4.2 Results from ISM and MICMAC
After successfully identifying ten relevant barriers, we developed a robust structured hierarchical model and examined the interrelationship amongst those barriers using the ISM technique. We prepared a SSIM matrix using ISM steps to depict these interrelationships, as described in Section 3.2. Then, we constructed an SSIM (Table 5) with the help of experts' opinions which we collected through questionnaires. Next, we developed the initial reachability matrix (IRM), as shown in Table 6. Then, we checked the IRM for transitivity to create the FRM, as presented in Table 7.

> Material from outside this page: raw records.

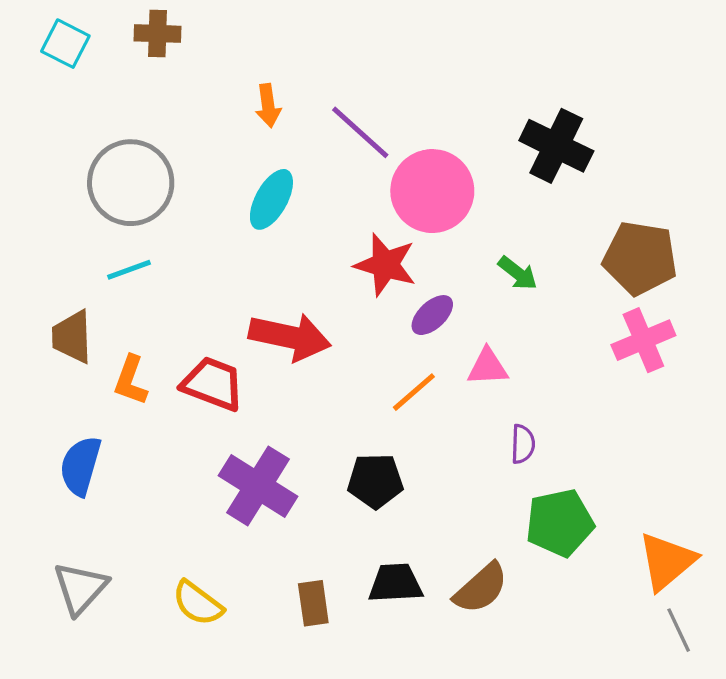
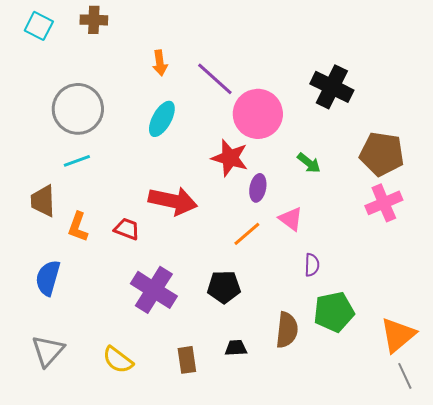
purple ellipse: (432, 315) -> (258, 188), turned -36
pink triangle: (488, 367) -> (291, 219), turned 40
red trapezoid: (213, 384) -> (127, 229), size x0.7
black trapezoid: (395, 583) -> (236, 348), size x0.7
brown semicircle: (481, 588) -> (287, 330), moved, turned -42

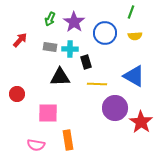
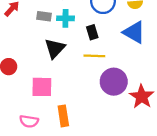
black rectangle: (86, 62) -> (92, 32), moved
blue triangle: (134, 76) -> (134, 32), moved
black triangle: (60, 77) -> (55, 48), turned -45

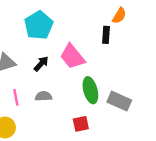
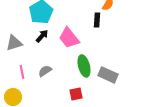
black arrow: (41, 64) -> (42, 36), moved
gray semicircle: (44, 96) -> (45, 71), turned -32

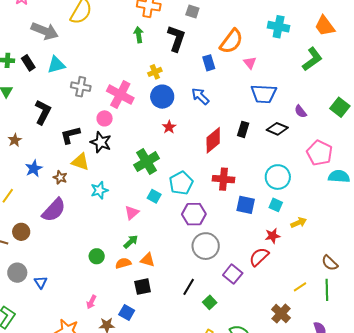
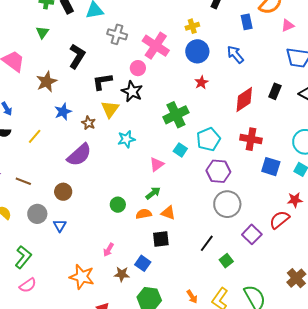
pink triangle: (250, 63) -> (288, 25), turned 40
brown star: (15, 140) -> (47, 82), size x1.5
yellow triangle: (80, 162) -> (110, 109), turned 42
brown circle: (21, 232) -> (63, 192), moved

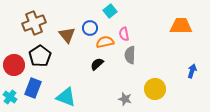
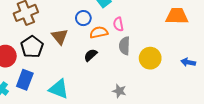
brown triangle: (67, 35) -> (60, 37), moved
blue arrow: (192, 71) -> (188, 62), turned -96
yellow circle: (155, 89) -> (150, 58), moved

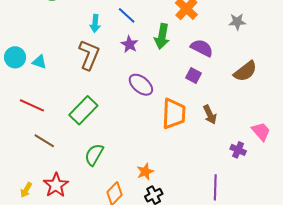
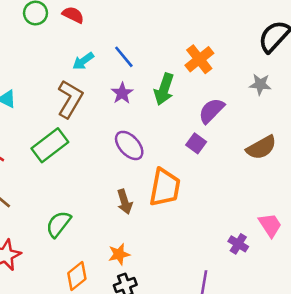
cyan arrow: (95, 23) -> (83, 61), turned 42
purple semicircle: (202, 48) -> (211, 111), turned -80
green rectangle: (83, 110) -> (50, 145), moved
brown arrow: (210, 115) -> (125, 202), moved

Then, we obtained the reachability and antecedent sets for each critical barrier from the FRM. The reachability set consisted of the barrier itself and other barriers affected by it. The antecedent set consisted of the barrier itself and other barriers that may have affected it. Then, we generated the intersection of these two sets for all other critical barriers. A barrier with the same reachability and intersection sets secures the top level in the ISM hierarchy. These barriers have high dependence power, so the remaining barriers drive them. After finding the top barriers, they were removed from the other barriers. Finally, these top level barriers helped us in developing the ISM hierarchy. We completed the detailed analysis of the level partition of these ten critical barriers within seven iterations (see Table A5 from Appendix). We developed the ISM hierarchical structural model (see Figure 3) with the help of FRM. Finally, we performed MICMAC analysis to examine the barriers based on their driving and dependence powers, which were calculated from the FRM. The summation of each row and column score for each barrier becomes the coordinates in which the barrier is positioned on the diagram (Figure 4). Then, we categorised the ten barriers into these four quadrants as follows: Autonomous barriers, Dependent barriers, Linkage barriers and Independent barriers.
5. Discussion
The key research questions for this study were: RQ1. What are the different DTs in the logistics sector? RQ2. How does the Theory of Disruptive Innovation and Ecosystems Framework map the logistics industry's business models (i.e. seven DTs)? RQ3. What are the relevant barriers to the successful adoption of these DTs? RQ4. What are the hierarchical relationships and interaction(s) amongst those barriers?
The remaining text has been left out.